Body and brain are crucial to good balance
One
thing is for certain: Balance can’t be taken for granted past a
certain age; it must be maintained — both in mind and body.
If
you’ve ever seen a friend or family member fall and suffer a major
fracture, you know it’s serious business. It seems obvious that
general physical fitness and targeted exercises can improve balance
and prevent falls. But you might be surprised to learn that staying
mentally active to maintain cognitive fitness also plays a big role.
A
sharp mind helps you to think — and stay — on your feet.
“We
need careful planning of our movements, decision making, reaction
time, and attention,” says Brad Manor, Ph.D., an instructor in
medicine at Harvard Medical School and director of the Mobility and
Falls Program, Hebrew SeniorLife of Boston. “Staying mentally
active is very important to avoiding falls.”
How
do we keep our balance? The inner ear, which senses head motions, is
an important part of the intricate system of balance. So is the
body’s somatosensory system, which relays the feeling of the ground
beneath your feet. And, of course, vision tips you off to obstacles
around you. The brain takes in all this information, plans our
movements, and carries them out. “Balance is a complex system,”

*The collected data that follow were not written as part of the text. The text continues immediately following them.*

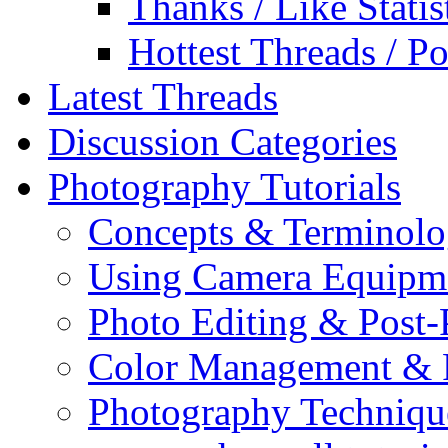
Thanks / Like Statis
Hottest Threads / Po
Latest Threads
Discussion Categories
Photography Tutorials
Concepts & Terminol
Using Camera Equipm
Photo Editing & Post-
Color Management & P
Photography Techniqu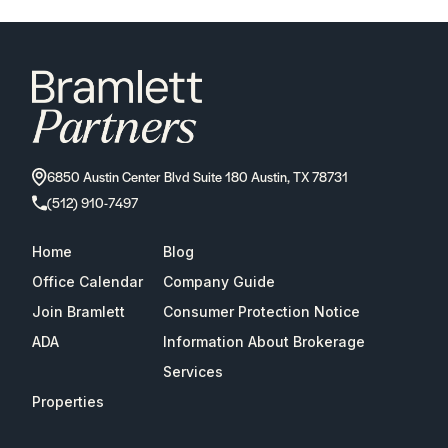
6850 Austin Center Blvd Suite 180 Austin, TX 78731
(512) 910-7497
Home
Blog
Office Calendar
Company Guide
Join Bramlett
Consumer Protection Notice
ADA
Information About Brokerage
Services
Properties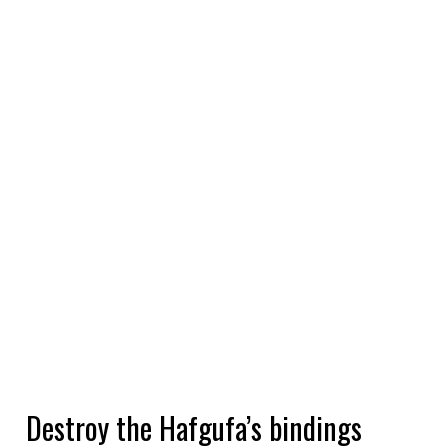
Destroy the Hafgufa’s bindings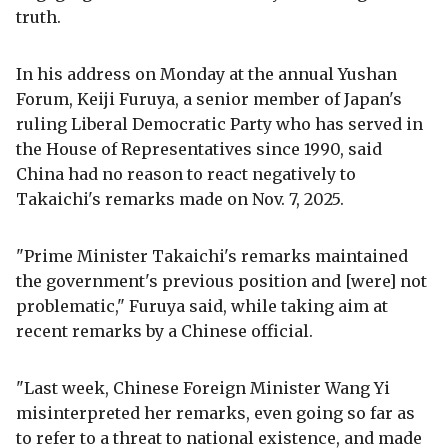
truth.
In his address on Monday at the annual Yushan
Forum, Keiji Furuya, a senior member of Japan's
ruling Liberal Democratic Party who has served in
the House of Representatives since 1990, said
China had no reason to react negatively to
Takaichi's remarks made on Nov. 7, 2025.
"Prime Minister Takaichi's remarks maintained
the government's previous position and [were] not
problematic," Furuya said, while taking aim at
recent remarks by a Chinese official.
"Last week, Chinese Foreign Minister Wang Yi
misinterpreted her remarks, even going so far as
to refer to a threat to national existence, and made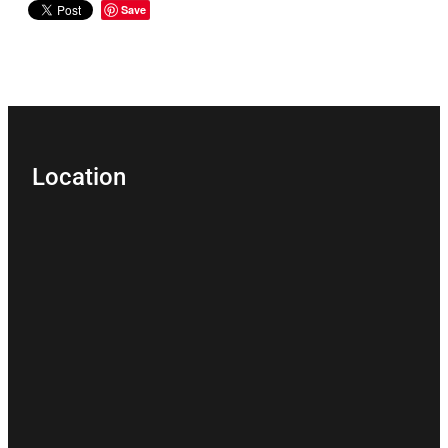
Save
Location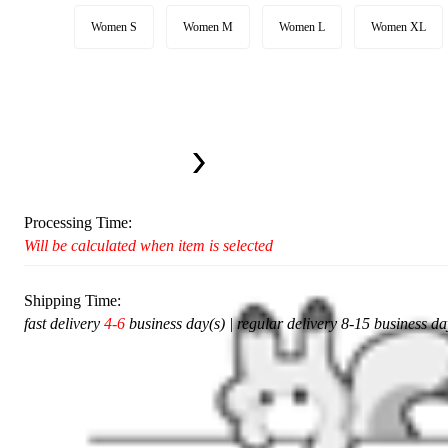
Women S
Women M
Women L
Women XL
Available in U.S. warehouse. Fast Delivery and Return
This item cannot be shipped to your selected delivery location Please c
Ship To:
United States
Processing Time:
Will be calculated when item is selected
Shipping Time:
fast delivery
4-6
business day(s) | regular delivery 8-15 business da
Add To Cart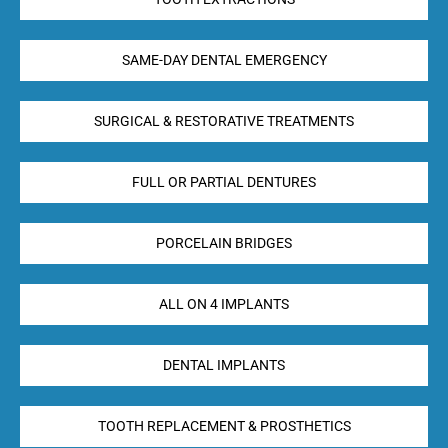
SAME-DAY DENTAL EMERGENCY
SURGICAL & RESTORATIVE TREATMENTS
FULL OR PARTIAL DENTURES
PORCELAIN BRIDGES
ALL ON 4 IMPLANTS
DENTAL IMPLANTS
TOOTH REPLACEMENT & PROSTHETICS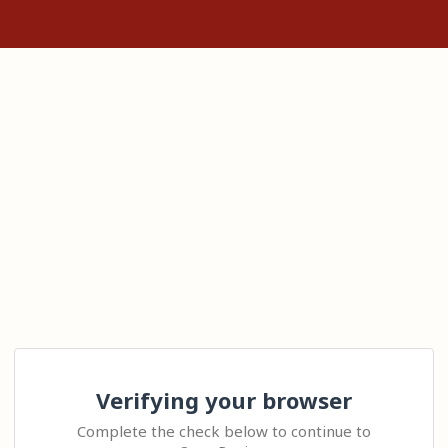
Verifying your browser
Complete the check below to continue to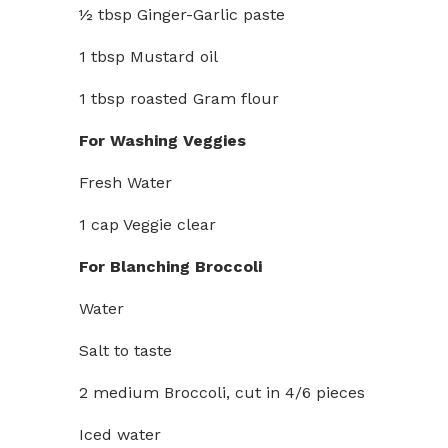
½ tbsp Ginger-Garlic paste
1 tbsp Mustard oil
1 tbsp roasted Gram flour
For Washing Veggies
Fresh Water
1 cap Veggie clear
For Blanching Broccoli
Water
Salt to taste
2 medium Broccoli, cut in 4/6 pieces
Iced water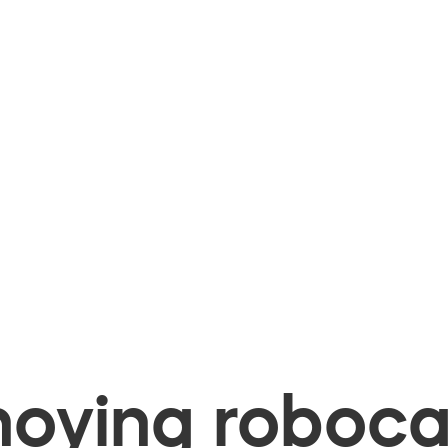
oying robocal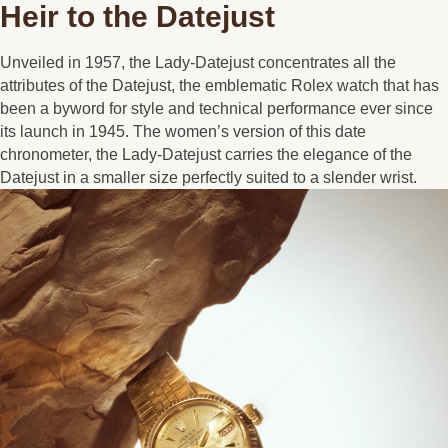
Heir to the Datejust
Unveiled in 1957, the Lady-Datejust concentrates all the
attributes of the Datejust, the emblematic Rolex watch that has
been a byword for style and technical performance ever since
its launch in 1945. The women’s version of this date
chronometer, the Lady-Datejust carries the elegance of the
Datejust in a smaller size perfectly suited to a slender wrist.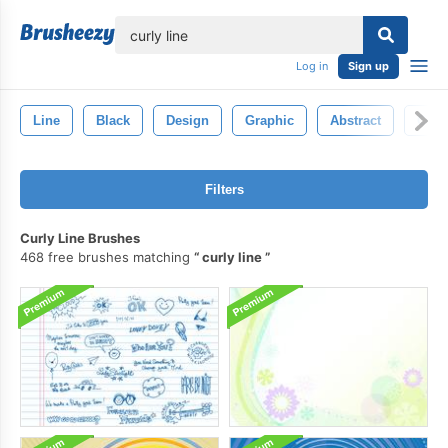
lose
Log in
Sign up
Line
Black
Design
Graphic
Abstract
Colo
Filters
Curly Line Brushes
468 free brushes matching
curly line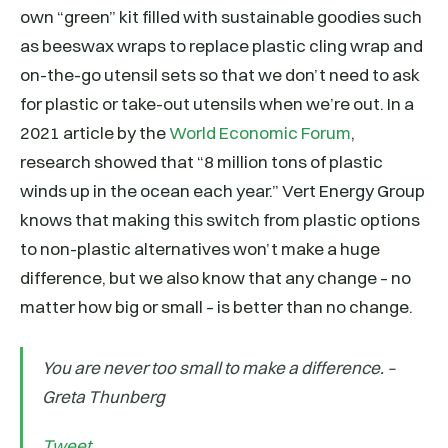
own “green” kit filled with sustainable goodies such
as beeswax wraps to replace plastic cling wrap and
on-the-go utensil sets so that we don’t need to ask
for plastic or take-out utensils when we’re out. In a
2021 article by the
World Economic Forum
,
research showed that “8 million tons of plastic
winds up in the ocean each year.” Vert Energy Group
knows that making this switch from plastic options
to non-plastic alternatives won’t make a huge
difference, but we also know that any change – no
matter how big or small – is better than no change.
You are never too small to make a difference. –
Greta Thunberg
Tweet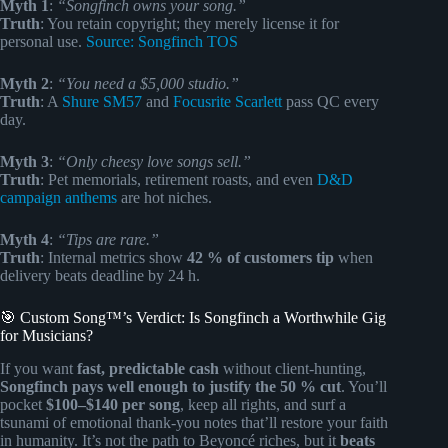
Myth 1
:
“Songfinch owns your song.”
Truth
: You retain copyright; they merely license it for
personal use.
Source: Songfinch TOS
Myth 2
:
“You need a $5,000 studio.”
Truth
: A
Shure SM57
and
Focusrite Scarlett
pass QC every
day.
Myth 3
:
“Only cheesy love songs sell.”
Truth
: Pet memorials, retirement roasts, and even
D&D
campaign anthems
are hot niches.
Myth 4
:
“Tips are rare.”
Truth
: Internal metrics show
42 % of customers tip
when
delivery beats deadline by 24 h.
🎯 Custom Song™’s Verdict: Is Songfinch a Worthwhile Gig
for Musicians?
If you want
fast, predictable cash
without client-hunting,
Songfinch pays well enough to justify the 50 % cut
. You’ll
pocket
$100–$140 per song
, keep all rights, and surf a
tsunami of emotional thank-you notes that’ll restore your faith
in humanity. It’s not the path to Beyoncé riches, but it
beats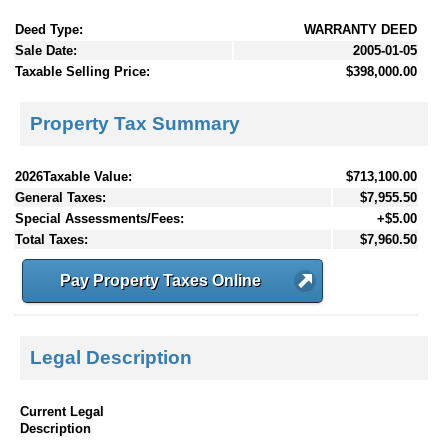
Deed Type:
WARRANTY DEED
Sale Date:
2005-01-05
Taxable Selling Price:
$398,000.00
Property Tax Summary
2026Taxable Value:
$713,100.00
General Taxes:
$7,955.50
Special Assessments/Fees:
+$5.00
Total Taxes:
$7,960.50
Pay Property Taxes Online
Legal Description
Current Legal
Description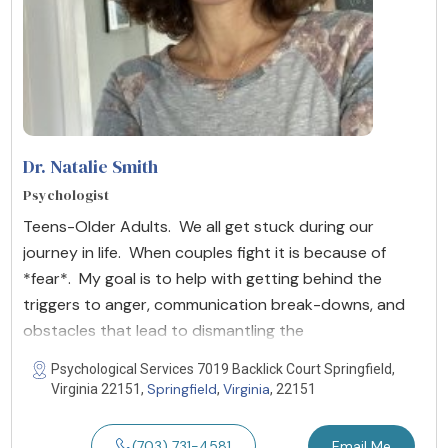
Dr. Natalie Smith
Psychologist
Teens-Older Adults. We all get stuck during our
journey in life. When couples fight it is because of
*fear*. My goal is to help with getting behind the
triggers to anger, communication break-downs, and
obstacles that lead to dismantling the
Psychological Services 7019 Backlick Court Springfield,
Springfield
Virginia
Virginia 22151,
,
, 22151
(703) 731-4581
Email Me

Manor says. “Especially as we get older, cognition becomes a big
part of it.” Keeping the mind fit keeps us mentally sharp and helps
us to navigate the ever-shifting obstacle course of the world.
Manor
and his fellow researchers are studying the balance benefits of tai
chi, a form of exercise that involves moving gently through a series
of poses. Tai chi improves balance because it works both the mind and
body. “Tai chi involves planned movements,” Manor explains. “It
emphasizes being aware of the movements and how they feel.” Classes
in tai chi and a related exercise system, qigong, are widely
available. You could also perform daily “standing balance”
exercises. These include repeated moves that involve standing on one
leg while gently lifting the other.
Maintaining
mental fitness, remaining physically active, and practicing tai chi,
qigong, yoga, or some other mind-body exercise can help you keep your
balance and avoid stumbling. But if you do lose your balance,
recovering requires muscle power. Power is the ability to exert force
quickly — the kind of conditioning an experienced ballroom dancer
uses to “push off” during quick steps and turns. Rapid, forceful
exercises like hopping and side stepping help to build power. For
beginners, classes or trainers are valuable to learn how to exercise
for power safely.
You
can develop a routine that can help you build better awareness of
your body and surroundings, boost your confidence, and tune up your
heart and lungs to keep you healthy and independent.